MATERIAL PROVIDED:
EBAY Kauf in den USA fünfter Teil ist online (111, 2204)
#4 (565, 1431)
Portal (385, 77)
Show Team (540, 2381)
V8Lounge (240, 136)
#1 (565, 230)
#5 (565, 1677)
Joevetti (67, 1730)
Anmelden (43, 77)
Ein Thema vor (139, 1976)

TASK STATEMENT:
Every line from the one containing "Portal (385, 77)" through the end of the material above should be retyped exactly; please include nothing else.

RESULT FOR THIS TASK:
Portal (385, 77)
Show Team (540, 2381)
V8Lounge (240, 136)
#1 (565, 230)
#5 (565, 1677)
Joevetti (67, 1730)
Anmelden (43, 77)
Ein Thema vor (139, 1976)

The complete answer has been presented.